Monday, April 9, 2012

San Mateo county moving an endangered species to a new home


Red-and-white checkered butterfly are moving away from I-280 to Edgewood County Park and Nature Preserve. Happy event for their survival. Similar to humans, some endangered species can move or be moved.  So what's all the fuss about at Sharp Park Golf Course?

San Mateo County Journal/Chris Cooney Bay City News, 4/5/12.  "Butterflies released."
 
"As part of a continuing effort to repopulate the checkerspot butterfly in San Mateo County, a group of biologists and volunteers hand-carried a few dozen of the endangered species into Edgewood County Park and Natural Preserve Tuesday afternoon.
Checkered Butterfly

About 46 of the red-and-white checkered butterflies were collected from Coyote Ridge in Santa Clara County earlier that day and released at the park, where Stanford biologist Stuart Weiss has spearheaded the effort to reintroduce the checkerspots. Weiss said that this year’s consistently cool temperatures and late rains have so far created healthy conditions to grow the native plants that the checkerspot caterpillars need to survive. “The thing that’s really critical is that the host plants don’t die out,” he said. The checkerspot butterfly, which is a federally listed endangered species, numbered around 4,500 adults in the Edgewood area in 1997, Weiss said.

Nitrogen contained in exhaust from vehicles traveling on nearby Interstate 280 created an artificial fertilizer, which allowed invasive grass species like Italian rye to thrive and crowd out the native species that the checkerspot butterflies depend on, Weiss said. The checkerspots were extinct in the area by 2003.

The effort to reintroduce the species — which is funded by a myriad of public and private grants — includes controlling invasive grasses by mowing, and transporting butterflies and caterpillars from nearby ecosystems where they thrive, like the 7,000-acre open space at Coyote Ridge.

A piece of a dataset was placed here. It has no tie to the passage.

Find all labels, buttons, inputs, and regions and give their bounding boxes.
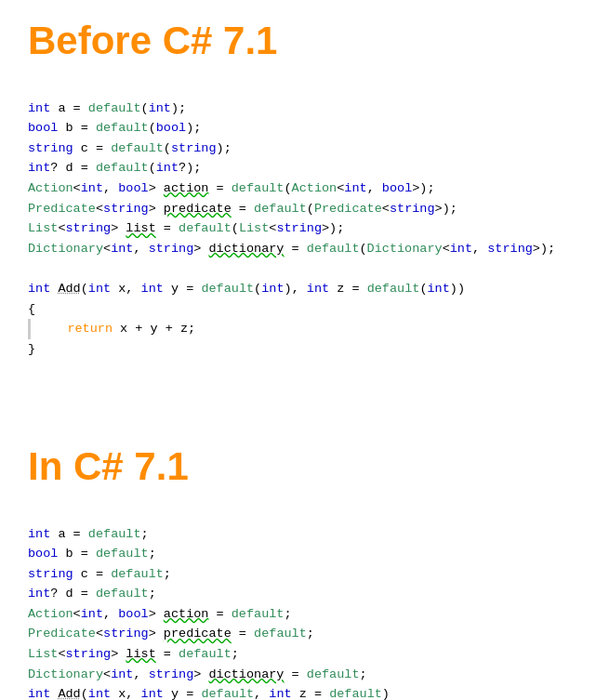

For the second year in a row, biologists working with the San Mateo County Parks Foundation and a team of butterfly volunteers — also known as “checkerspotters” — released more than 4,000 checkerspot caterpillars at Edgewood in February and March. While it’s still too soon to judge success, early observations by biologists and checkerspotters — who fan out across the windswept hills during butterfly counts — indicate that the restoration effort is having an effect. “We’re pretty optimistic,” Weiss said. “We think we’ve got the timing right two years in a row.” More information on visiting Edgewood Park or volunteering can be found online at www.friendsofedgewood.org."